Display: Layer Infos
Click to remove the checkmark under HOH. Click again to replace it. This is a quick way to turn on and off the display of solvent molecules. For now, leave the water molecules off.

Color: B Factor
You should see the model in colors ranging from blue to orange, as you did when you colored by accessibility. This time, colors are based on numbers called temperature factors or B factors found in the PDB file. These numbers result from crystallographic structure determination. They tell, for each atom in the model, how well determined is its position. Positions of atoms colored dark blue are the most certain, while those in red are least certain. Atom positions can be uncertain because of disorder in the crystal from which the structure was determined. In a high-quality model, the B factors reflect the mobility or flexibility of various parts of the molecule. Red residues are the most mobile or "hot," while blue are the most immobile or "cold."

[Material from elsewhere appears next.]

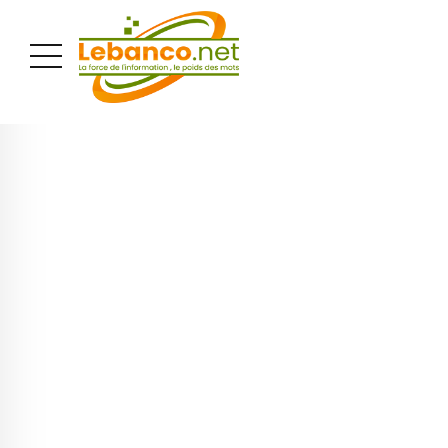
PUBLICITÉ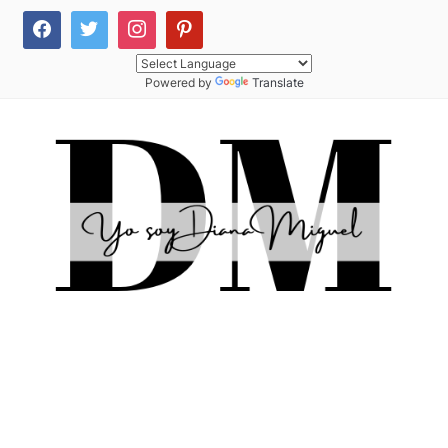
Powered by
Translate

If you color backbone+side by B factor, mainchain color is determined by the highest B factor of mainchain N, CA, or C, while sidechain color is determined by the highest B factor in each sidechain. As you can see, B factors are lower for main-chain than for side chains, especially those on the surface. Identify some of the side chains with high B-factors. Are most of these "hot" residues buried or on the surface? Use a slab with a depth of 8 angstroms to help you answer this question.

Use the label button (marked "LEU 41?") to identify a residue with high B-factors. Remember the residue number. Now click the file button (the dog-eared page symbol below the screen attributes button -- first button in upper left) to view the PDB file. Scroll to the residue number you selected (residue numbers are in the fifth column, following the residue name). Look at the B-factors for atoms in the residue -- they are in the last column before "1HEL". You will most likely see lower B-factors for mainchain atoms than for sidechain atoms. Compare the B-factors for atoms in the side chain you chose with those of nearby residues. Notice the full range of values. The lowest values correspond to the least mobile or best determined parts of the molecule. Values above 60 may signify disorder or errors in the model, or in NMR models, large discrepancies among the various models that fit the NMR data.

Close the file window. Remove any labels by choosing Display: Labels: Clear User Labels. Turn off slabbing if you have been using it. Color the full model in CPK colors.

File: Open DN6 map...
In the dialog, find the file 1HEL.dn6, select it, and click Open. A large dialog appears. Click to darken the button labeled Display Around CA. You should find the number 7.5 in all three boxes adjacent to this button. If not, use tab to place the cursor in these boxes and replace the value shown with 7.5. You are limiting the display of the electron density map to within 7.5 angstroms of the CA atom in the currently centered group. Then click OK. There will be a delay while SPdbV loads this large file. When the graphics window is active, press help or = to center the view. You will see a cloudy, deep red image on part of the model. This is the electron-density map (EDM).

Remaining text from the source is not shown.